PROVIDED INFORMATION section start
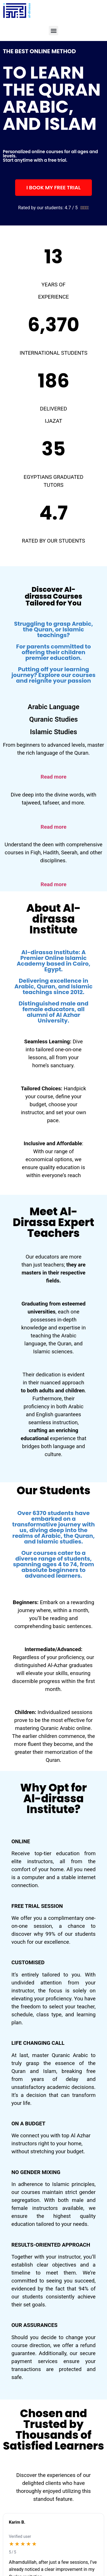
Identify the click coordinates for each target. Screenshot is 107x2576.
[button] (53, 30)
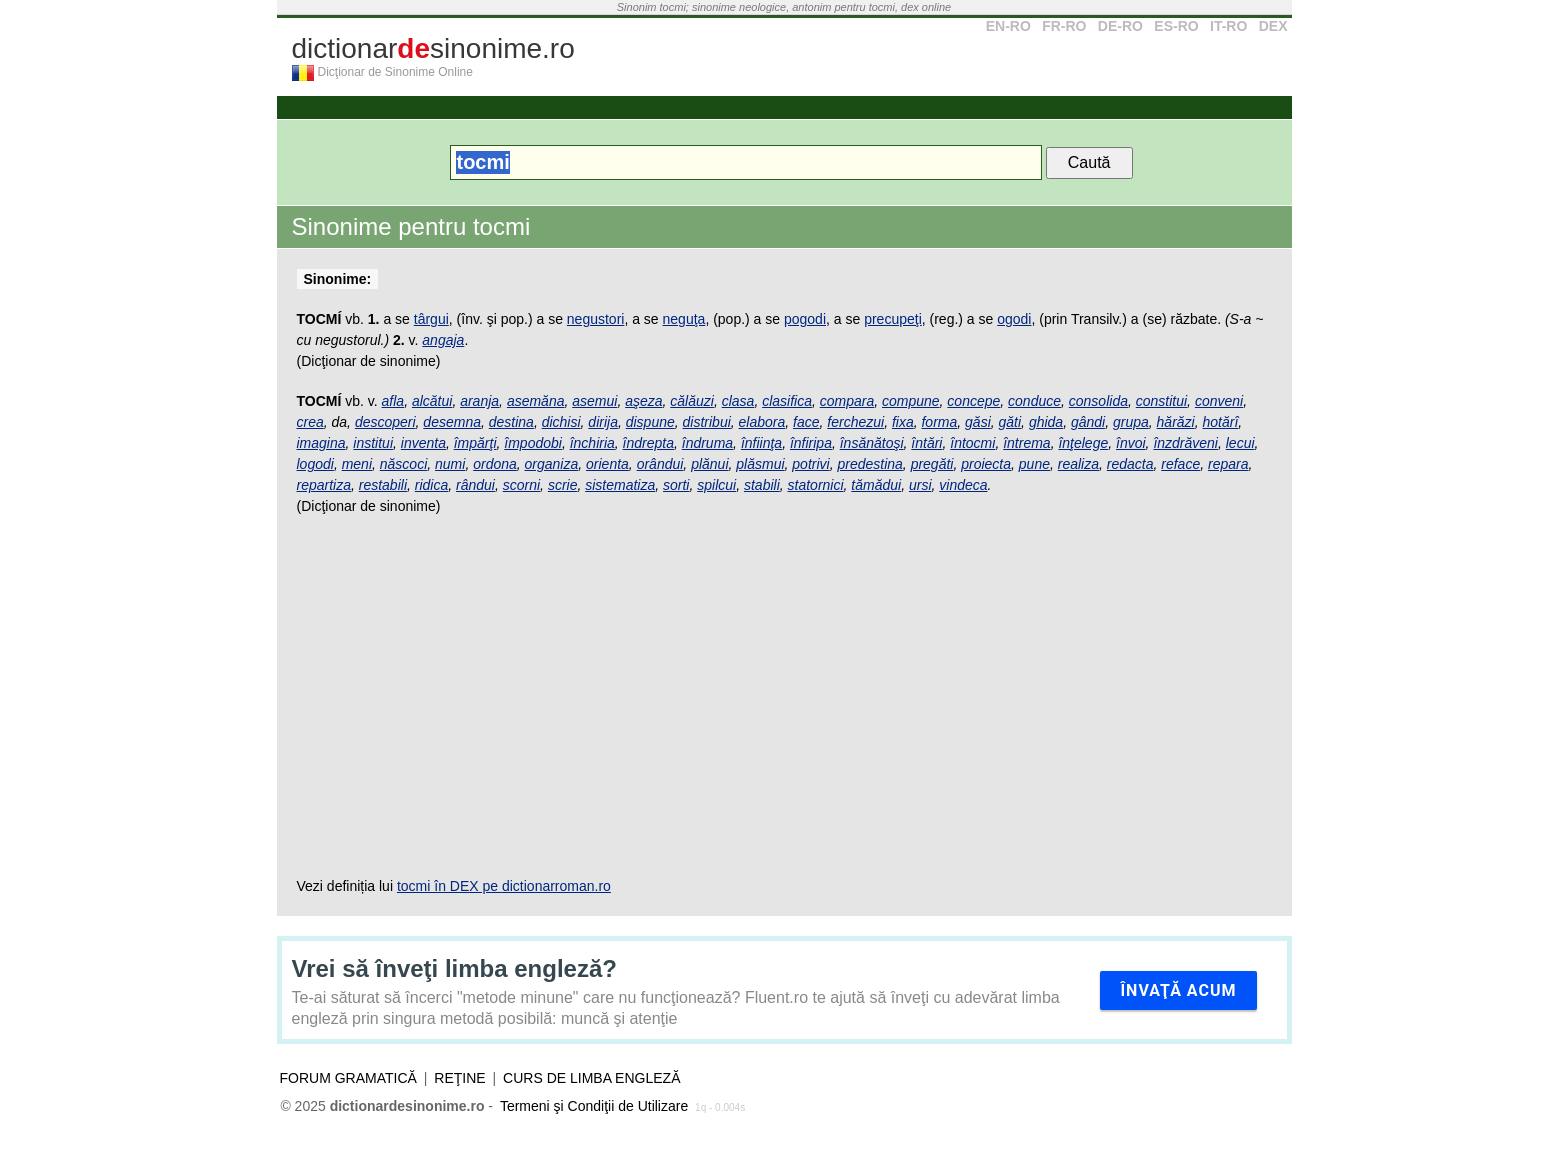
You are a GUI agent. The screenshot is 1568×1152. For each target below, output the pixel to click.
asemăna (536, 401)
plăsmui (760, 464)
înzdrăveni (1185, 443)
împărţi (475, 443)
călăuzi (692, 401)
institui (373, 443)
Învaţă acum (1178, 990)
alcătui (432, 401)
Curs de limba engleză (591, 1078)
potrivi (810, 464)
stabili (762, 485)
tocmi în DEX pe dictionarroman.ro (504, 886)
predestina (869, 464)
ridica (431, 485)
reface (1180, 464)
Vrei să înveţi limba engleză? (454, 968)
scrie (563, 485)
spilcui (716, 485)
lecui (1240, 443)
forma (939, 422)
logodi (315, 464)
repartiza (324, 485)
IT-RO (1228, 26)
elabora (762, 422)
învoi (1131, 443)
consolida (1098, 401)
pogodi (805, 319)
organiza (552, 464)
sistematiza (620, 485)
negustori (596, 319)
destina (511, 422)
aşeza (643, 401)
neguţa (684, 319)
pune (1034, 464)
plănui (709, 464)
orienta (607, 464)
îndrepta (648, 443)
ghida (1046, 422)
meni (357, 464)
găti (1010, 422)
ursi (920, 485)
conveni (1219, 401)
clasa (738, 401)
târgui (431, 319)
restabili (383, 485)
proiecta (986, 464)
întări (926, 443)
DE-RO (1120, 26)
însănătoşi (872, 443)
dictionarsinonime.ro (433, 48)
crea (310, 422)
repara (1228, 464)
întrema (1026, 443)
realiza (1078, 464)
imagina (321, 443)
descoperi (385, 422)
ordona (495, 464)
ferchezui (855, 422)
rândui (475, 485)
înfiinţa (761, 443)
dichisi (561, 422)
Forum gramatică (348, 1078)
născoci (403, 464)
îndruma (707, 443)
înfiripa (811, 443)
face (806, 422)
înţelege (1083, 443)
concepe (973, 401)
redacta (1130, 464)
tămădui (876, 485)
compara (847, 401)
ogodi (1014, 319)
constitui (1161, 401)
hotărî (1221, 422)
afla (393, 401)
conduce (1034, 401)
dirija (603, 422)
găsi (978, 422)
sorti (676, 485)
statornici (816, 485)
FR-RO (1064, 26)
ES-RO (1176, 26)
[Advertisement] (784, 696)
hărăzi (1176, 422)
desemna (452, 422)
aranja (479, 401)
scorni (521, 485)
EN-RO (1008, 26)
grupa (1131, 422)
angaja (443, 340)
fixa (903, 422)
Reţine (459, 1078)
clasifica (787, 401)
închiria (592, 443)
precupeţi (893, 319)
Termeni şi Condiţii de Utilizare (594, 1106)
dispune (650, 422)
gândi (1088, 422)
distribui (707, 422)
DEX (1273, 26)
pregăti (932, 464)
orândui (660, 464)
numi (450, 464)
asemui (594, 401)
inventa (423, 443)
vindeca (963, 485)
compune (911, 401)
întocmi (972, 443)
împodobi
PROVIDED INFORMATION section end
What are the lines from the one with "înţelege (1083, 443)" through the last line of the records above? Quote them exactly and add nothing.

• EXERCISE OUTPUT:
înţelege (1083, 443)
concepe (973, 401)
redacta (1130, 464)
tămădui (876, 485)
compara (847, 401)
ogodi (1014, 319)
constitui (1161, 401)
hotărî (1221, 422)
afla (393, 401)
conduce (1034, 401)
dirija (603, 422)
găsi (978, 422)
sorti (676, 485)
statornici (816, 485)
FR-RO (1064, 26)
ES-RO (1176, 26)
[Advertisement] (784, 696)
hărăzi (1176, 422)
desemna (452, 422)
aranja (479, 401)
scorni (521, 485)
EN-RO (1008, 26)
grupa (1131, 422)
angaja (443, 340)
fixa (903, 422)
Reţine (459, 1078)
clasifica (787, 401)
închiria (592, 443)
precupeţi (893, 319)
Termeni şi Condiţii de Utilizare (594, 1106)
dispune (650, 422)
gândi (1088, 422)
distribui (707, 422)
DEX (1273, 26)
pregăti (932, 464)
orândui (660, 464)
numi (450, 464)
asemui (594, 401)
inventa (423, 443)
vindeca (963, 485)
compune (911, 401)
întocmi (972, 443)
împodobi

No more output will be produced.